*Listed records*.
━━━━━━━━━━
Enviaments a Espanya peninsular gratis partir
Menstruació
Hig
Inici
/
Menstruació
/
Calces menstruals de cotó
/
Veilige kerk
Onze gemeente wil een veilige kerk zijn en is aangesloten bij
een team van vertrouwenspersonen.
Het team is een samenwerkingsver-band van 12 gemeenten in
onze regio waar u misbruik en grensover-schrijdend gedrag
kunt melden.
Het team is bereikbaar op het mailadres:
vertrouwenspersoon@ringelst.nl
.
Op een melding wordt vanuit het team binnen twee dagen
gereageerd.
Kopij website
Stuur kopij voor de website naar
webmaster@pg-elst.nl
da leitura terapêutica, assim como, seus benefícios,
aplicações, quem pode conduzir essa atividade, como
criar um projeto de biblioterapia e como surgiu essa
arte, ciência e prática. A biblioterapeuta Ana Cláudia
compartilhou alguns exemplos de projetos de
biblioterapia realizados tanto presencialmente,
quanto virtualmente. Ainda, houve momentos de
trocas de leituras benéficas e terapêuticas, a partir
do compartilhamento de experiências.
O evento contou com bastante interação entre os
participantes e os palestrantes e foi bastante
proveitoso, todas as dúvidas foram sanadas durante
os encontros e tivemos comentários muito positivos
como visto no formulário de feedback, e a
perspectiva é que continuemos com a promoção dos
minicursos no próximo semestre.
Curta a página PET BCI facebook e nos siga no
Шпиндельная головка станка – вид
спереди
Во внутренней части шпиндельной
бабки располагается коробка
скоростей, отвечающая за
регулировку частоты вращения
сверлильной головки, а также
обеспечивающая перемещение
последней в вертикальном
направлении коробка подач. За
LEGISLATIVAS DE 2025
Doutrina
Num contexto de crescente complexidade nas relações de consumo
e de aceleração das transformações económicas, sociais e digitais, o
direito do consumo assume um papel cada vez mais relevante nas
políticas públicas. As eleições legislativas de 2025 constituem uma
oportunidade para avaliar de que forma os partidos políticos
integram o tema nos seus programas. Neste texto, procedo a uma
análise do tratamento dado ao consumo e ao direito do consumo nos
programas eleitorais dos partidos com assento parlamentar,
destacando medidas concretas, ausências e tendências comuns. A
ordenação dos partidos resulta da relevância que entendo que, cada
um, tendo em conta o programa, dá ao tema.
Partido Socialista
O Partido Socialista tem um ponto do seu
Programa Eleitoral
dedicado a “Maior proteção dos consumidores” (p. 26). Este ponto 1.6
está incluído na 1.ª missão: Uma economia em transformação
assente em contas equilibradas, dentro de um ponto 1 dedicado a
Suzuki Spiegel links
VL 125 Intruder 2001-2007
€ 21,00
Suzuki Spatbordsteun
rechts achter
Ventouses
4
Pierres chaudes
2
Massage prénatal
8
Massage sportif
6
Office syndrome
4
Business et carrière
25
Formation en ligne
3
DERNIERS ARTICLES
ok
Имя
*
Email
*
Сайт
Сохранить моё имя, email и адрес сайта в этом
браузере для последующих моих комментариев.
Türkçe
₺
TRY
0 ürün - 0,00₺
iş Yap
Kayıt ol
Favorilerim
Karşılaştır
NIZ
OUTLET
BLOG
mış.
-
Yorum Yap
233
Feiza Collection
━━━━━━━━━━
*Task*. Copy exactly the lines that begin with the one containing "направлении коробка подач. За" and continue to the end of the records, both included, and nothing more.

*Exercise output*.
направлении коробка подач. За
LEGISLATIVAS DE 2025
Doutrina
Num contexto de crescente complexidade nas relações de consumo
e de aceleração das transformações económicas, sociais e digitais, o
direito do consumo assume um papel cada vez mais relevante nas
políticas públicas. As eleições legislativas de 2025 constituem uma
oportunidade para avaliar de que forma os partidos políticos
integram o tema nos seus programas. Neste texto, procedo a uma
análise do tratamento dado ao consumo e ao direito do consumo nos
programas eleitorais dos partidos com assento parlamentar,
destacando medidas concretas, ausências e tendências comuns. A
ordenação dos partidos resulta da relevância que entendo que, cada
um, tendo em conta o programa, dá ao tema.
Partido Socialista
O Partido Socialista tem um ponto do seu
Programa Eleitoral
dedicado a “Maior proteção dos consumidores” (p. 26). Este ponto 1.6
está incluído na 1.ª missão: Uma economia em transformação
assente em contas equilibradas, dentro de um ponto 1 dedicado a
Suzuki Spiegel links
VL 125 Intruder 2001-2007
€ 21,00
Suzuki Spatbordsteun
rechts achter
Ventouses
4
Pierres chaudes
2
Massage prénatal
8
Massage sportif
6
Office syndrome
4
Business et carrière
25
Formation en ligne
3
DERNIERS ARTICLES
ok
Имя
*
Email
*
Сайт
Сохранить моё имя, email и адрес сайта в этом
браузере для последующих моих комментариев.
Türkçe
₺
TRY
0 ürün - 0,00₺
iş Yap
Kayıt ol
Favorilerim
Karşılaştır
NIZ
OUTLET
BLOG
mış.
-
Yorum Yap
233
Feiza Collection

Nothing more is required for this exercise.